Dataset entries:
########################################

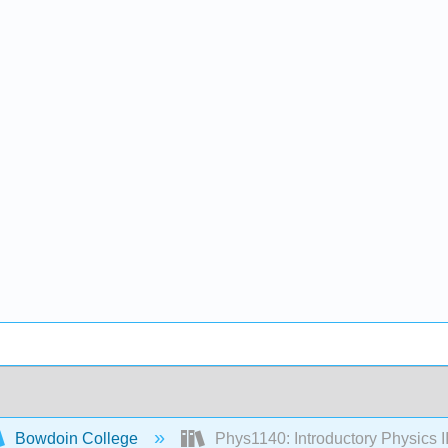
Bowdoin College
Phys1140: Introductory Physics II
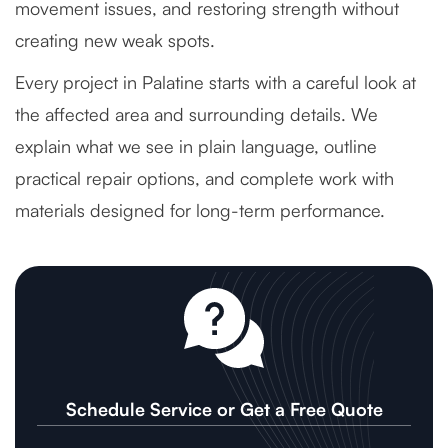
movement issues, and restoring strength without
creating new weak spots.
Every project in Palatine starts with a careful look at
the affected area and surrounding details. We
explain what we see in plain language, outline
practical repair options, and complete work with
materials designed for long-term performance.
Schedule Service or Get a Free Quote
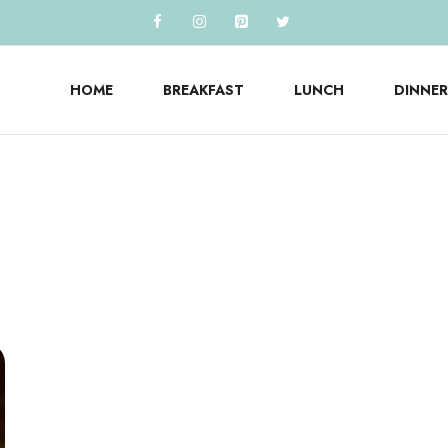
HOME
BREAKFAST
LUNCH
DINNER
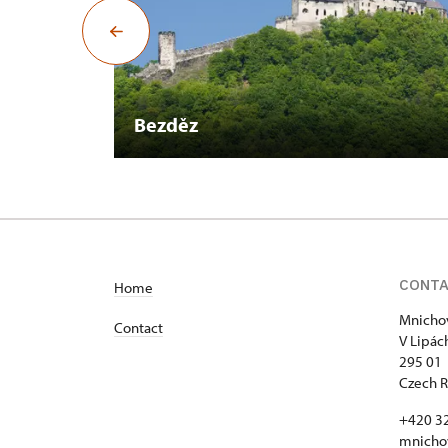
Bezděz
CONT
Home
Mnichov
Contact
V Lipác
295 01 
Czech R
+420 3
mnicho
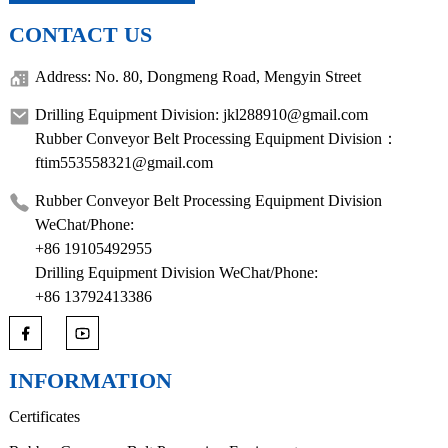
CONTACT US
Address: No. 80, Dongmeng Road, Mengyin Street
Drilling Equipment Division: jkl288910@gmail.com
Rubber Conveyor Belt Processing Equipment Division：
ftim553558321@gmail.com
Rubber Conveyor Belt Processing Equipment Division
WeChat/Phone:
+86 19105492955
Drilling Equipment Division WeChat/Phone:
+86 13792413386
INFORMATION
Certificates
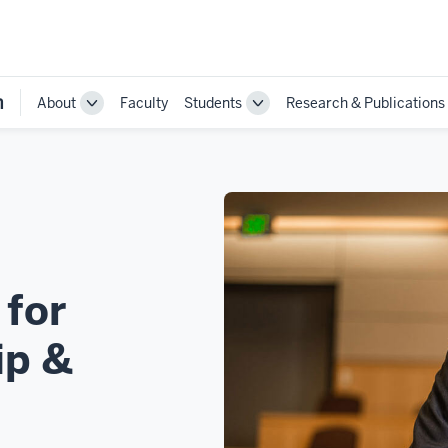
n
About
Faculty
Students
Research & Publications
Toggle
Toggle
Sub-
Sub-
navigation
navigation
 for
ip &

########################################

What you need to do. Each line above, from the one that contains "Research & Publications" to the last line of the records, should be repeated exactly. Leave out all others.

Result.
Research & Publications
Toggle
Toggle
Sub-
Sub-
navigation
navigation
 for
ip &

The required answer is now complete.